TaskNotSerializable with Spark Dataset transformations - scala

I'm trying to filter the Spark dataset by one of the fields but as the result of transformations, I receive TaskNotSerializable. Here's how the method looks like:
def filterData(input: Dataset[CustomType], idsList: List[Int]): Dataset[CustomType] =
input.flatMap { record =>
val filtered = record.data.filter(rec => idsList.contains(rec.id))
if (filtered.nonEmpty)
Seq(record.withFields(filtered))
else
Iterable.empty
}
I tried to do similar transformations on Spark dataframe and it worked without any issues:
input.withColumn("arr", explode($”data”))

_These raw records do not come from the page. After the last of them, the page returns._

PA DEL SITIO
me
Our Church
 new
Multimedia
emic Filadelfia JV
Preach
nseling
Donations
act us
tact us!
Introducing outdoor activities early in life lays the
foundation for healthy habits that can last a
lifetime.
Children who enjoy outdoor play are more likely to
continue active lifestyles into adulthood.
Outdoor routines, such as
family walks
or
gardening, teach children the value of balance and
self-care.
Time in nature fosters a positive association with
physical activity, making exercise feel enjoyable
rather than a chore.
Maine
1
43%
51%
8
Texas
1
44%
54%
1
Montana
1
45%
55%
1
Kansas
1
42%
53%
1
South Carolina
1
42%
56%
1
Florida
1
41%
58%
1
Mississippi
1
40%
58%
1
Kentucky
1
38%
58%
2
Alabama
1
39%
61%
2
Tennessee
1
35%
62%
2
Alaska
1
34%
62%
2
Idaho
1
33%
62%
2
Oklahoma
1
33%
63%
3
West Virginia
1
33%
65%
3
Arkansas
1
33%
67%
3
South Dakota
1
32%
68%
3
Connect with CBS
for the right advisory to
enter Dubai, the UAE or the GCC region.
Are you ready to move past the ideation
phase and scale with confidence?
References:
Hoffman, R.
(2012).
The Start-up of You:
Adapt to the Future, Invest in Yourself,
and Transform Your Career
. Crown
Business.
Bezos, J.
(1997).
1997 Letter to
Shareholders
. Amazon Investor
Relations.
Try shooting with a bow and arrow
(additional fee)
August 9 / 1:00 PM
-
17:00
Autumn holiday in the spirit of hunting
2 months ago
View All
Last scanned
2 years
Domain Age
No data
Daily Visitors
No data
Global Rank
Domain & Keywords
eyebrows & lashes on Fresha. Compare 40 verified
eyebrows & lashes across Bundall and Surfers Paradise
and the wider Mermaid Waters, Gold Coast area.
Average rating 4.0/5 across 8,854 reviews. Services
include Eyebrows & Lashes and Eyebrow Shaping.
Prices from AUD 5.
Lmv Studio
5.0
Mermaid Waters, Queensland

.filter($"arr.id".isin(idsList: _*)) //List(34,81,95)
.drop("arr")
.as[CustomType]
How dataset transformations could be fixed to avoid this error?
Custom type structure is the following:
|-- url: string (nullable = true)
|-- data: array (nullable = true)
| |-- element: struct (containsNull = true)
| | |-- id: integer (nullable = false)
| | |-- expiration: long (nullable = false)
| | |-- weight: integer (nullable = false)
|-- queryParams: array (nullable = true)
|-- element: string (containsNull = true)
Error serialization stack looks like this:
Serialization stack:
- object not serializable (class: job.DataSink, value: job.DataSink#6dda8f39)
- field (class: job.DataSink$$anonfun$filterData$1, name: $outer, type: class job.DataSink)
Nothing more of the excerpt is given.